Birth to 1 year old:

Your infant should be using a rear-facing car seat. If you purchase a convertible or 3 in 1 type car seat, your child will be able to remain in the safer rear-facing position for longer. You should keep your child rear-facing for as long as possible, but at least until one year old and twenty pounds. You should keep your child rear-facing until they exceed the limits of the seat.

Why is rear-facing safer? If it were possible, it would be safest for everyone in the vehicle to be rear-facing. Infants are at a higher risk because of their susceptibility to spinal cord injuries. Obviously, it is not possible for adults to be rear-facing, but for as long as your child still fits into the weight and height constraints of your rear-facing seat you should continue to use it.

Most accidents occur at the front end of the vehicle. In fact, 72% of all vehicle crashes are frontal or frontal-offset crashes, while only 4% of crashes are rear-end. It may be safer for your child to be front facing if they were in a rear-end crash, but the statistics say that is much less likely. Even if this were not the case, most front end crashes occur at higher speeds and consequently have a greater amount of energy that will be exerted onto your child. Therefore, protection from this kind of crash becomes paramount.

The seat allows the force of the crash to be spread out over the entire neck, back and head of your child. This keeps the energy from concentrating in one place and causing serious damage. The seat will also protect your child’s neck from snapping back in the crash. Rear-facing seats really are the safest thing for your child, so this isn’t the first and it won’t be the last time we’ll say it: keep your child in the rear-facing seat for as long as possible.

From 1 to 3 years old:

When (and only when) your child has grown out of the max capacity of their rear-facing seat, they can be moved up to a front-facing car seat. If your car seat is convertible or 3-in-1, note that the installation instructions will be different for each stage, so keep the manual to be sure that you are safely and appropriately installing the car seat in its new position. Keep your child in the front-facing car seat until they no longer meet the height and weight requirements.

From 4 to 7 years old:

After your child has grown out the front-facing car seat, they can be moved into a booster seat.  As with the front and rear-facing car seats, the booster seats still need to be placed the back seat of the car. The basic function of a booster seat is to raise a child up so that the adult seatbelt will be safe and effective. Shield-style booster seats are not recommended.

From 8 to 12 years old:

You should use a booster seat until your child has outgrown the height and weight limits. All children should sit in the backseat of the car at least until they are 13. Do not allow your child to sit in the front seat of the car or use an adult seatbelt unless they have completely outgrown all other safety options.

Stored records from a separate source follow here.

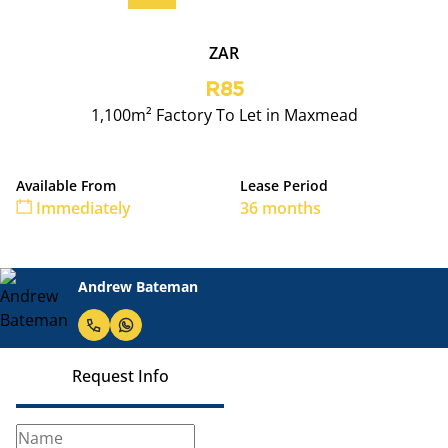
ZAR
R85
1,100m² Factory To Let in Maxmead
Available From
Lease Period
Immediately
36 months
Andrew Bateman
Request Info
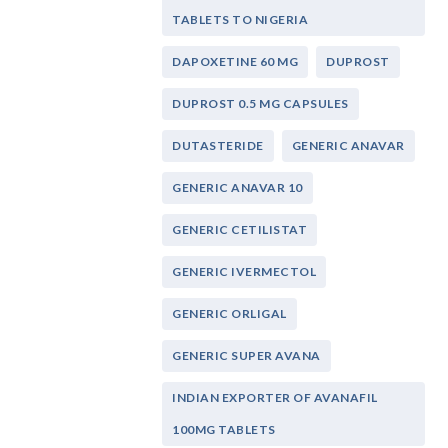
TABLETS TO NIGERIA
DAPOXETINE 60 MG
DUPROST
DUPROST 0.5 MG CAPSULES
DUTASTERIDE
GENERIC ANAVAR
GENERIC ANAVAR 10
GENERIC CETILISTAT
GENERIC IVERMECTOL
GENERIC ORLIGAL
GENERIC SUPER AVANA
INDIAN EXPORTER OF AVANAFIL
100MG TABLETS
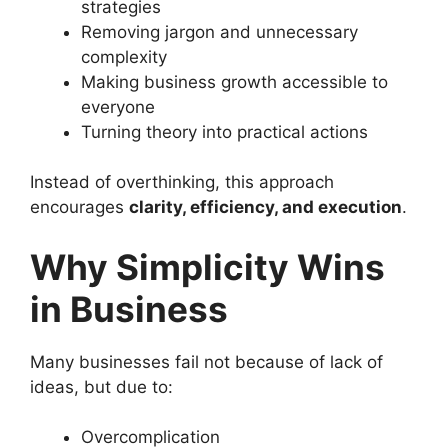
strategies
Removing jargon and unnecessary
complexity
Making business growth accessible to
everyone
Turning theory into practical actions
Instead of overthinking, this approach
encourages
clarity, efficiency, and execution
.
Why Simplicity Wins
in Business
Many businesses fail not because of lack of
ideas, but due to:
Overcomplication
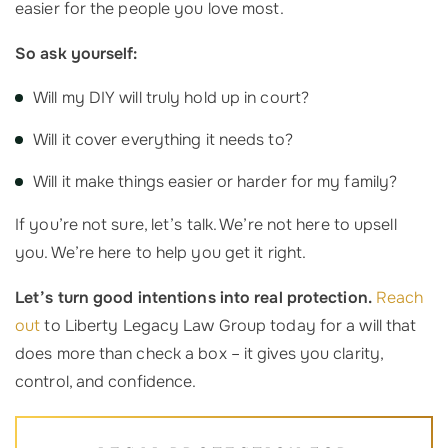
easier for the people you love most.
So ask yourself:
Will my DIY will truly hold up in court?
Will it cover everything it needs to?
Will it make things easier or harder for my family?
If you’re not sure, let’s talk. We’re not here to upsell
you. We’re here to help you get it right.
Let’s turn good intentions into real protection.
Reach
out
to Liberty Legacy Law Group today for a will that
does more than check a box – it gives you clarity,
control, and confidence.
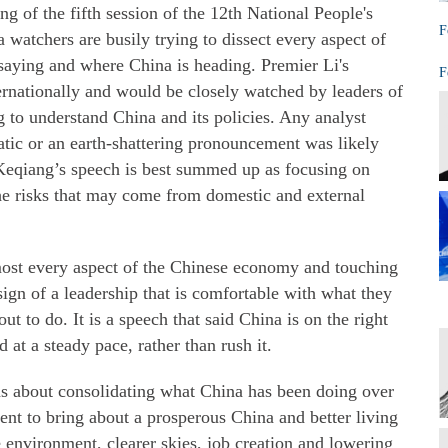
 of the fifth session of the 12th National People's
F
watchers are busily trying to dissect every aspect of
saying and where China is heading. Premier Li's
F
ernationally and would be closely watched by leaders of
 to understand China and its policies. Any analyst
ic or an earth-shattering pronouncement was likely
Keqiang’s speech is best summed up as focusing on
the risks that may come from domestic and external
most every aspect of the Chinese economy and touching
 sign of a leadership that is comfortable with what they
t to do. It is a speech that said China is on the right
at a steady pace, rather than rush it.
s about consolidating what China has been doing over
nt to bring about a prosperous China and better living
e environment, clearer skies, job creation and lowering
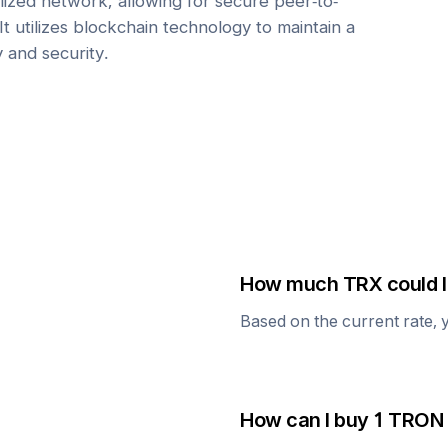
ized network, allowing for secure peer-to-
It utilizes blockchain technology to maintain a
y and security.
How much
TRX
could I
Based on the current rate, 
How can I buy 1
TRON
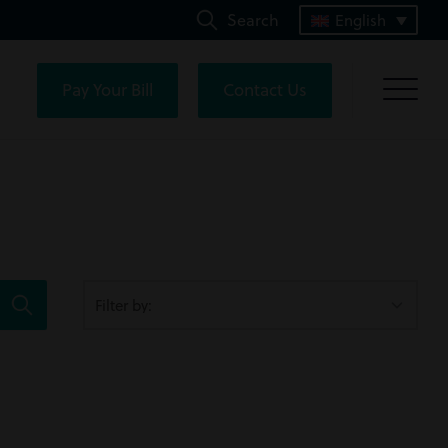
Search
English
Pay Your Bill
Contact Us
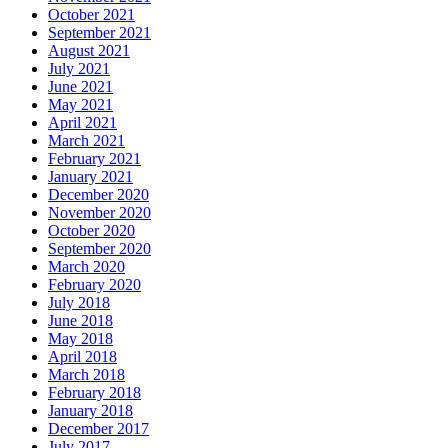
October 2021
September 2021
August 2021
July 2021
June 2021
May 2021
April 2021
March 2021
February 2021
January 2021
December 2020
November 2020
October 2020
September 2020
March 2020
February 2020
July 2018
June 2018
May 2018
April 2018
March 2018
February 2018
January 2018
December 2017
July 2017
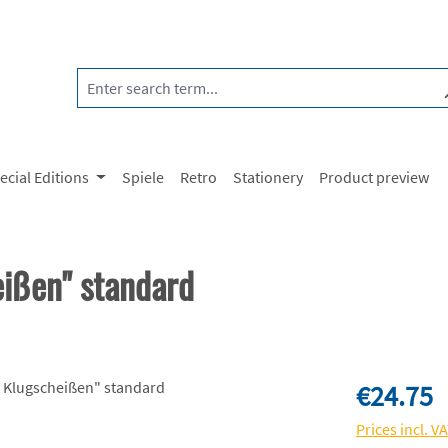
ecial Editions
Spiele
Retro
Stationery
Product preview
eißen" standard
Regular price:
€24.75
Prices incl. V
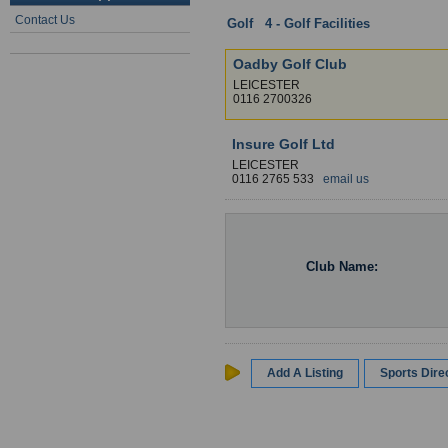
Contact Us
Golf
:
4 - Golf Facilities
: Leicesters
Oadby Golf Club
LEICESTER
0116 2700326
Insure Golf Ltd
LEICESTER
0116 2765 533
email us
Club Name:
Add A Listing
Sports Dir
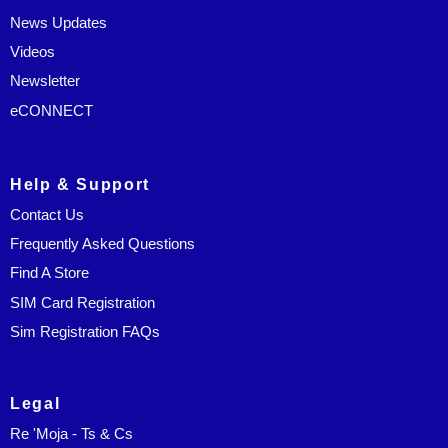
News Updates
Videos
Newsletter
eCONNECT
Help & Support
Contact Us
Frequently Asked Questions
Find A Store
SIM Card Registration
Sim Registration FAQs
Legal
Re 'Moja - Ts & Cs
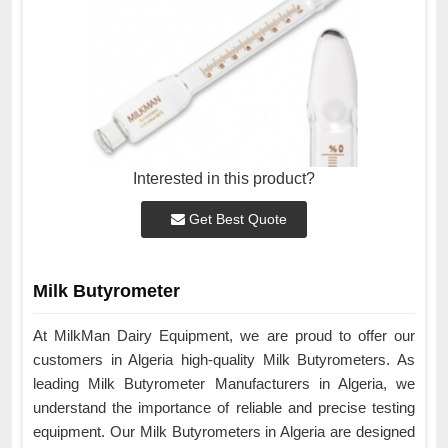
Interested in this product?
Get Best Quote
Milk Butyrometer
At MilkMan Dairy Equipment, we are proud to offer our
customers in Algeria high-quality Milk Butyrometers. As
leading Milk Butyrometer Manufacturers in Algeria, we
understand the importance of reliable and precise testing
equipment. Our Milk Butyrometers in Algeria are designed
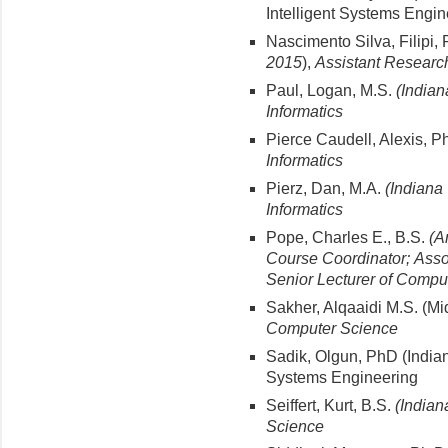
Intelligent Systems Engin
Nascimento Silva, Filipi, 
2015
),
Assistant Research 
Paul, Logan, M.S.
(Indian
Informatics
Pierce Caudell, Alexis, P
Informatics
Pierz, Dan, M.A.
(Indiana 
Informatics
Pope, Charles E., B.S.
(A
Course Coordinator;
Asso
Senior
Lecturer of Compu
Sakher, Alqaaidi M.S. (Mi
Computer Science
Sadik, Olgun, PhD (Indiana
Systems Engineering
Seiffert, Kurt, B.S.
(Indian
Science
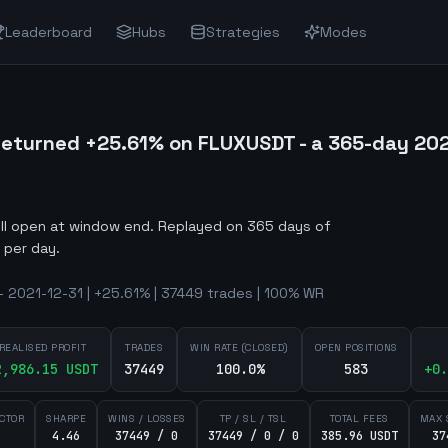
Leaderboard
Hubs
Strategies
Modes
eturned +25.61% on FLUXUSDT - a 365-day 20
ill open at window end
.
Replayed on 365 days of
 per day.
 2021-12-31 | +25.61% | 37449 trades | 100% WR
REALISED PROFIT
TRADES
WIN RATE (CLOSED)
OPEN POSITIONS
2,986.15
USDT
37449
100.0%
583
+
0.
ACTOR
SHARPE
WINS / LOSSES
TP / SL / TSL
TOTAL FEES
MAX 
4.46
37449 / 0
37449 / 0 / 0
385.96 USDT
37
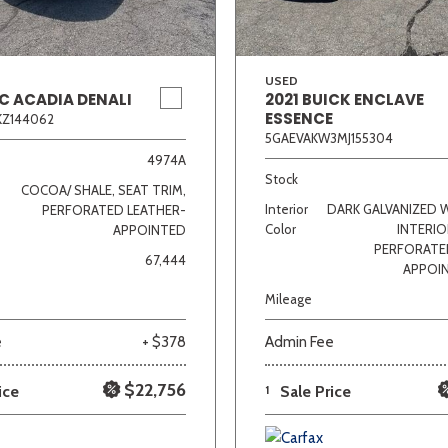
USED
C ACADIA DENALI
2021 BUICK ENCLAVE
ESSENCE
KZ144062
5GAEVAKW3MJ155304
4974A
Stock
COCOA/ SHALE, SEAT TRIM,
Interior
DARK GALVANIZED 
PERFORATED LEATHER-
Color
INTERIO
APPOINTED
PERFORATE
67,444
APPOI
Mileage
e
+ $378
Admin Fee
$22,756
ice
1
Sale Price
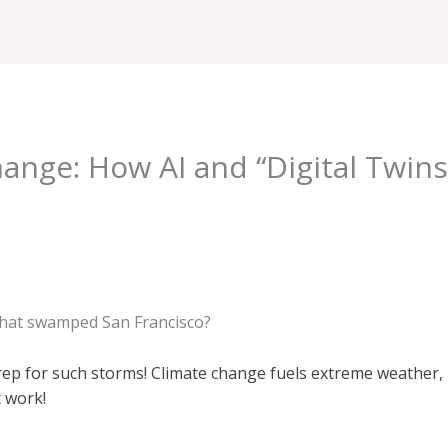
hange: How AI and “Digital Twins
hat swamped San Francisco?
rep for such storms! Climate change fuels extreme weather, 
t work!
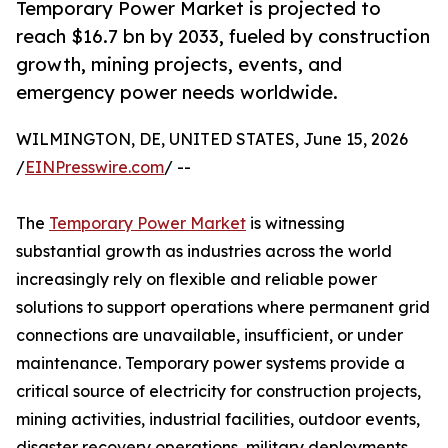
Temporary Power Market is projected to
reach $16.7 bn by 2033, fueled by construction
growth, mining projects, events, and
emergency power needs worldwide.
WILMINGTON, DE, UNITED STATES, June 15, 2026
/
EINPresswire.com
/ --
The
Temporary Power Market
is witnessing
substantial growth as industries across the world
increasingly rely on flexible and reliable power
solutions to support operations where permanent grid
connections are unavailable, insufficient, or under
maintenance. Temporary power systems provide a
critical source of electricity for construction projects,
mining activities, industrial facilities, outdoor events,
disaster recovery operations, military deployments,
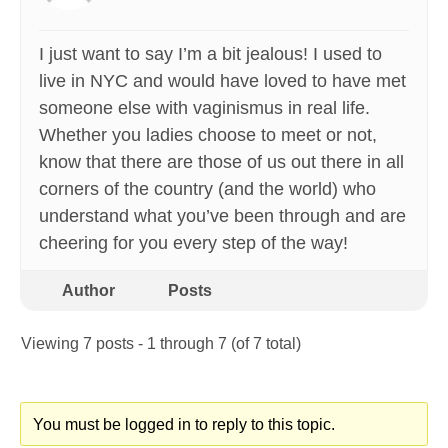
I just want to say I’m a bit jealous! I used to
live in NYC and would have loved to have met
someone else with vaginismus in real life.
Whether you ladies choose to meet or not,
know that there are those of us out there in all
corners of the country (and the world) who
understand what you’ve been through and are
cheering for you every step of the way!
Author
Posts
Viewing 7 posts - 1 through 7 (of 7 total)
You must be logged in to reply to this topic.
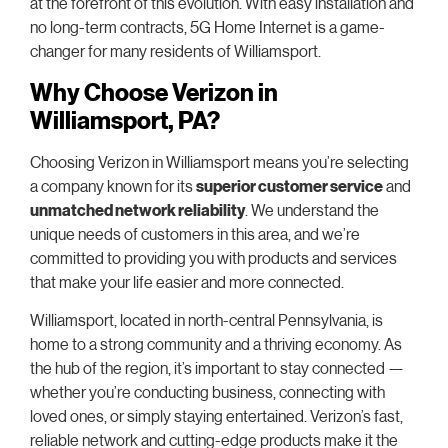
at the forefront of this evolution. With easy installation and
no long-term contracts, 5G Home Internet is a game-
changer for many residents of Williamsport.
Why Choose Verizon in
Williamsport, PA?
Choosing Verizon in Williamsport means you’re selecting
a company known for its
superior customer service
and
unmatched network reliability
. We understand the
unique needs of customers in this area, and we’re
committed to providing you with products and services
that make your life easier and more connected.
Williamsport, located in north-central Pennsylvania, is
home to a strong community and a thriving economy. As
the hub of the region, it’s important to stay connected —
whether you’re conducting business, connecting with
loved ones, or simply staying entertained. Verizon’s fast,
reliable network and cutting-edge products make it the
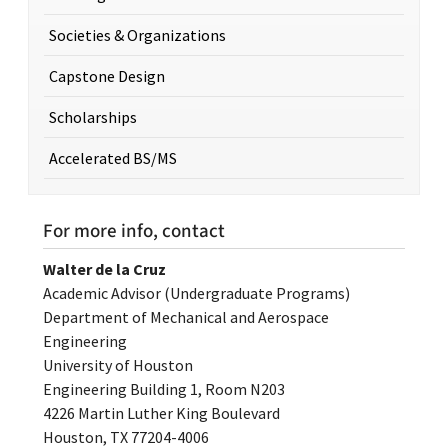
Societies & Organizations
Capstone Design
Scholarships
Accelerated BS/MS
For more info, contact
Walter de la Cruz
Academic Advisor (Undergraduate Programs)
Department of Mechanical and Aerospace
Engineering
University of Houston
Engineering Building 1, Room N203
4226 Martin Luther King Boulevard
Houston, TX 77204-4006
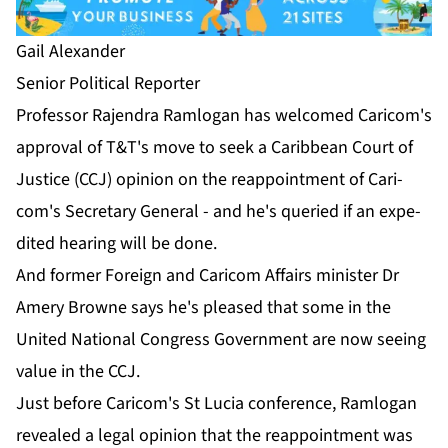
Gail Alexan­der
Se­nior Po­lit­i­cal Re­porter
Pro­fes­sor Ra­jen­dra Ram­lo­gan has wel­comed Cari­com's
ap­proval of T&T's move to seek a Caribbean Court of
Jus­tice (CCJ) opin­ion on the reap­point­ment of Cari­
com's Sec­re­tary Gen­er­al - and he's queried if an ex­pe­
dit­ed hear­ing will be done.
And for­mer For­eign and Cari­com Af­fairs min­is­ter Dr
Amery Browne says he's pleased that some in the
Unit­ed Na­tion­al Con­gress Gov­ern­ment are now see­ing
val­ue in the CCJ.
Just be­fore Cari­com's St Lu­cia con­fer­ence, Ram­lo­gan
re­vealed a le­gal opin­ion that the reap­point­ment was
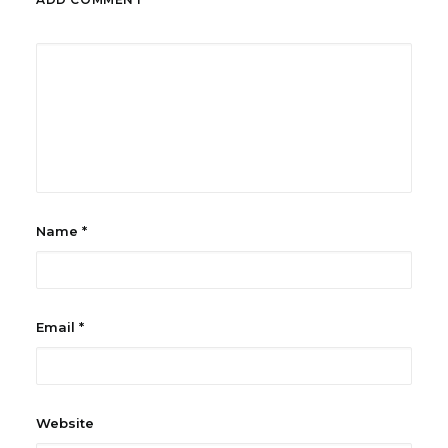
Name
*
Email
*
Website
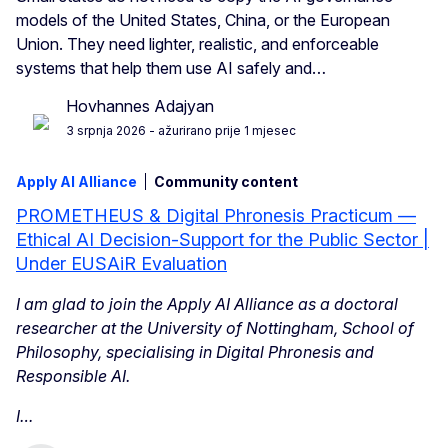
models of the United States, China, or the European
Union. They need lighter, realistic, and enforceable
systems that help them use AI safely and…
Hovhannes Adajyan
3 srpnja 2026
- ažurirano prije 1 mjesec
Apply AI Alliance
Community content
PROMETHEUS & Digital Phronesis Practicum —
Ethical AI Decision-Support for the Public Sector |
Under EUSAiR Evaluation
I am glad to join the Apply AI Alliance as a doctoral
researcher at the University of Nottingham, School of
Philosophy, specialising in Digital Phronesis and
Responsible AI.
I…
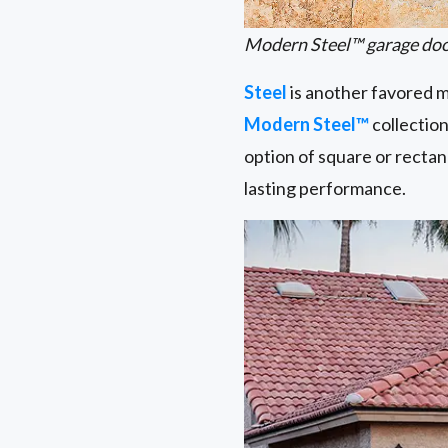
Modern Steel™ garage door
Steel
is another favored ma
Modern Steel™
collection
option of square or rectan
lasting performance.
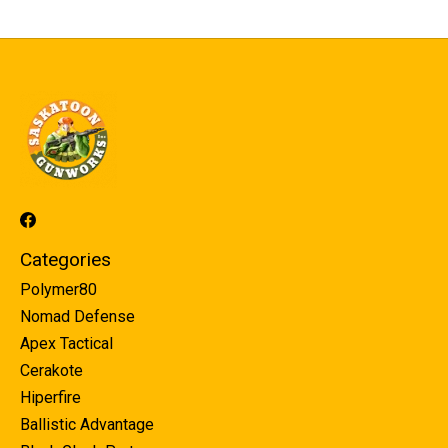
Categories
Polymer80
Nomad Defense
Apex Tactical
Cerakote
Hiperfire
Ballistic Advantage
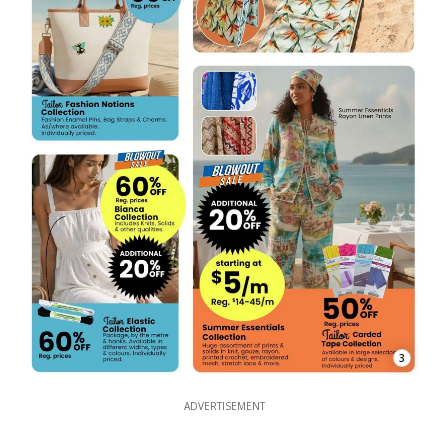
3
ADVERTISEMENT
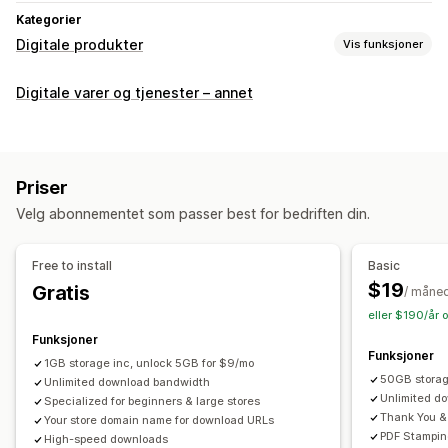
Kategorier
Digitale produkter
Vis funksjoner
Produkttyper
Digitale varer og tjenester – annet
Audio
Kurs
Digital kunst
Ebøker
Spill
PDF
Programvare
Videoer
Tilpasset
Nedlastingsadministrasjon
Priser
E-postlevering
Masseopplasting
Velg abonnementet som passer best for bedriften din.
Tilpassede nedlastingssider
Takkeside
Nedlastingsgrenser
Strømming
Free to install
Basic
Ubegrensede nedlastinger
Analyse
SMTP
$19
Gratis
/ måne
Eksternt driftet
Tilpassede lenker
Amazon S3-lagring
eller $190/år 
Funksjoner
Filsikkerhet
Funksjoner
1GB storage inc, unlock 5GB for $9/mo
Filkryptering
IP-begrensninger
Vannmerker
Filvert
50GB stora
Unlimited download bandwidth
Unlimited d
Specialized for beginners & large stores
Thank You &
Your store domain name for download URLs
PDF Stampin
High-speed downloads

Is my child ready for a seatbelt? There are a lot of pronouncements made about when a child is ‘ready’ to start using standard safety restraints. Most will tell you that once the child is 13 years old or has reach 4’9” in height they are able to use a seatbelt without any other kind of safety mechanism. However, there are four measures that can tell you right away if it will be safe for your child to buckle up:

  1. Is your child tall enough so that their legs bend at the edge of the seat?
  2. Is your child mature enough to stay seated with their backs against the seat, without any slouching?
  3. Does the lap belt lay high on their thigh or low on their hips (not on their stomach?)
  4. Does the shoulder belt cross their shoulder and chest (not their arms or neck?)

If you answered yes to all these questions, your child may be ready to use a standard seatbelt.